Topic Overview:
Medicinal chemists are the architects of modern drug design and discovery. Using atoms as their basic construction materials and hydrogen bonds, covalent bonds, charge-charge interactions, and hydrophobic interactions as their cement, chemists envision, design, and build biologically relevant molecules that could potentially improve the human condition. Keeping with the traditional Bauhaus design principle, “form follows function,” drug-like compounds must not only reach their specific targets but must also be potent, water soluble, stable, lipophilic, and cause few side effects. In this lecture, Dömling will present some of the modern tools chemists use to design and build effective compounds and will demonstrate their applications with his particular target of interest―p53 and its interaction with negative regulators mdm2 and mdm4.
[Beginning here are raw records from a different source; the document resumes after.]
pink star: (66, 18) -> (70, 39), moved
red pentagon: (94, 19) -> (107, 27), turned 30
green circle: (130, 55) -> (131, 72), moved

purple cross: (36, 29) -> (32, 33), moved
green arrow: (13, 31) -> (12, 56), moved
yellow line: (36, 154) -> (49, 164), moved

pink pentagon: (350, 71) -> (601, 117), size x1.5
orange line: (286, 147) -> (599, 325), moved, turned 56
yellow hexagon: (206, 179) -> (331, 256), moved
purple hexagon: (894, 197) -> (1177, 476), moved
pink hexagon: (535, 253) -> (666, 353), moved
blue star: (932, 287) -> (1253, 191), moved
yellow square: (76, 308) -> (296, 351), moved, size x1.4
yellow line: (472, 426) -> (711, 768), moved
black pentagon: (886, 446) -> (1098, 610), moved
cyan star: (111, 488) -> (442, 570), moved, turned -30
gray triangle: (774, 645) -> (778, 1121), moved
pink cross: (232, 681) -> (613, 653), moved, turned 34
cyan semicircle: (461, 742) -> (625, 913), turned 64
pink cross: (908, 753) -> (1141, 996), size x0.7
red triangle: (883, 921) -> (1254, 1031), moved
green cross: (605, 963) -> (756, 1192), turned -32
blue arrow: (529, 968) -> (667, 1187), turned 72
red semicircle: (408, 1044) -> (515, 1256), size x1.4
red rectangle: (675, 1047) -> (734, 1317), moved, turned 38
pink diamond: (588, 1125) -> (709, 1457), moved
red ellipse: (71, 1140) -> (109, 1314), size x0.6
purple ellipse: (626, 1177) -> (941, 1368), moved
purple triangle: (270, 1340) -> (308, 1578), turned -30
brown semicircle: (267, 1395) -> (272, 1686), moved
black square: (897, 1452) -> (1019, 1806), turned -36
p53 is a powerful growth suppressive and pro-apoptotic molecule that is frequently inactivated in cancer due to mutations or defective cell signaling. Restoring its tumor suppressive function is a major goal of modern oncology. Toward this goal, Dömling’s laboratory designs and synthesizes small molecules that disrupt the interactions of p53/mdm2 and p53/mdm4. Together with collaborators, they recently solved six co-crystal structures of their small molecule inhibitors bound to mdm2 and the first ever co-crystal structure of an mdm4-antagonist complex. Dömling will present cell-based activity and initial stability data of these compounds (prerequisites to animal pharmacokinetics and efficacy studies).